Jul 29, 2012; London, United Kingdom; France center Kevin Seraphin (4) dunks over USA guard Kevin Durant (5) during the men's basketball preliminary during the 2012 London Olympic Games at the Basketball Arena. Mandatory Credit: Bob Donnan-USA TODAY Sports
For the second straight game at the 2012 Olympics, Kevin Seraphin was impressive for France in limited court time. He scored 10 points, grabbed seven rebounds and blocked three shots, and he also had the key sequence to seal France's seven-point win over a formidable Argentina squad yesterday.
There's only one problem: the whole "limited court time" thing.
Seraphin did all this while playing just 14 minutes, one game after playing just eight minutes against Team USA. When he plays, he's really productive, but he's not on the court enough. It's easy to criticize France coach Vincent Collet for his lack of trust in Seraphin, and to a certain extent, those criticisms are valid.

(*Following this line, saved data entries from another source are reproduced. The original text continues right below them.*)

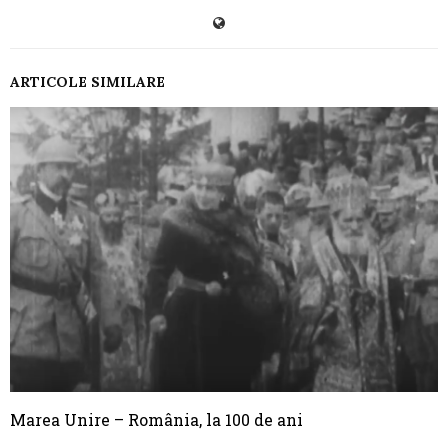
ARTICOLE SIMILARE
Marea Unire – România, la 100 de ani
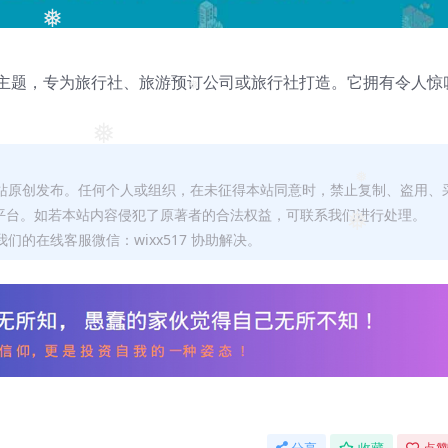
❅
Press 主题，专为旅行社、旅游预订公司或旅行社打造。它拥有令人惊
❅
。
❅
本站原创发布。任何个人或组织，在未征得本站同意时，禁止复制、盗用、
❅
平台。如若本站内容侵犯了原著者的合法权益，可联系我们进行处理。
❅
们的在线客服微信：wixx517 协助解决。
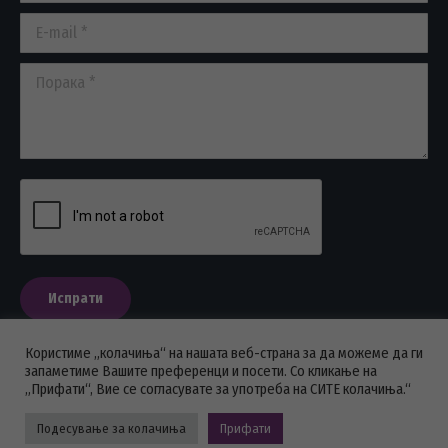
window
window
window
E-mail *
Порака *
Испрати
Користиме „колачиња“ на нашата веб-страна за да можеме да ги
запаметиме Вашите преференци и посети. Со кликање на
„Прифати“, Вие се согласувате за употреба на СИТЕ колачиња.“
ПОЛИТИКА НА ПРИВАТНОСТ
Подесување за колачиња
Прифати
Стоматолошка комора на Македонија © 2026 - Сите права се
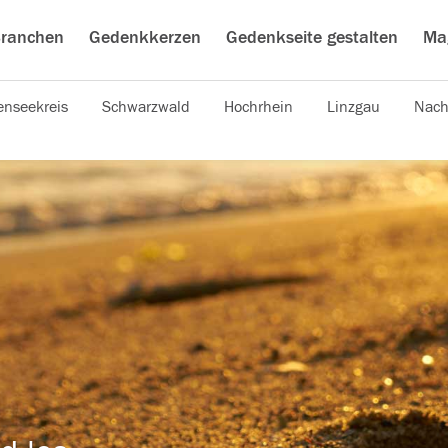
ranchen
Gedenkkerzen
Gedenkseite gestalten
Ma
nseekreis
Schwarzwald
Hochrhein
Linzgau
Nach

But the real problem is that Seraphin is picking up fouls at an absurd rate thus far. He had four in 14 minutes on Tuesday, which was a performance that was somehow nearly twice as disciplined as the one he had against Team USA (four in eight minutes). While I do think Collet needs to do a better job of getting Seraphin on the court more, I can't blame him for being reluctant to trust someone who hurts his team so frequently with bad fouls.

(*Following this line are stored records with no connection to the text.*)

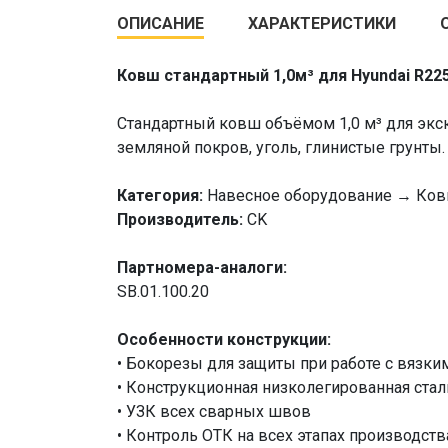
ОПИСАНИЕ
ХАРАКТЕРИСТИКИ
Ковш стандартный 1,0м³ для Hyundai R22
Стандартный ковш объёмом 1,0 м³ для экск
земляной покров, уголь, глинистые грунты.
Категория:
Навесное оборудование → Ков
Производитель:
CK
Партномера-аналоги:
SB.01.100.20
Особенности конструкции:
• Бокорезы для защиты при работе с вязки
• Конструкционная низколегированная сталь
• УЗК всех сварных швов
• Контроль ОТК на всех этапах производств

So, is this a problem that could carry over into the NBA season?
To be fair to Seraphin, there are plenty of mitigating factors at play. FIBA games are called very differently than NBA games, and referees are generally much more inconsistent with their whistle, if you can believe it. We're also talking about a tiny sample size that may not be statistically relevant.

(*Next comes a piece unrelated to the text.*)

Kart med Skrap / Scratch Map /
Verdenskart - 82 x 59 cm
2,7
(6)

Still, it's enough to at least cause me to raise my eyebrows, if only because this is an area in which Seraphin made significant strides last year. As a rookie, Seraphin was a fouling magnet, averaging more than seven infractions per 36 minutes. I don't care how good the rest of your per-36 numbers are if you're fouling that frequently, because you'll never stay on the floor to make that production count. Last year, though, Seraphin shaved his average down to just over four fouls per 36 minutes, a huge reduction when one considers his increased responsibility and court time.
Given that improvement, the last thing the Wizards want is any sort of reversion. That's why it was concerning to see Seraphin commit some bad fouls against Argentina. On his first defensive possession, he held Manu Ginobili on a pick and roll to save himself from being out of position trying to stop Ginobili from getting to his left hand. His second foul came on the very next sequence when he grabbed Andres Nocioni with both hands as he tried to set a screen. His third foul was an iffy call trying to fight for position with Luis Scola in the third quarter, but he also got away with shoving his elbows out while setting a screen less than a minute before that. Those are plays that illustrate poor judgment, and Seraphin needs to make sure he cuts those out.
Last year, he did cut those out in the NBA, and it led to tremendous growth. The only way he takes another step forward is if he permanently removes them. While it's far too early to be too concerned, it is something worth watching as Seraphin tries to maintain the momentum he gained at the end of last season.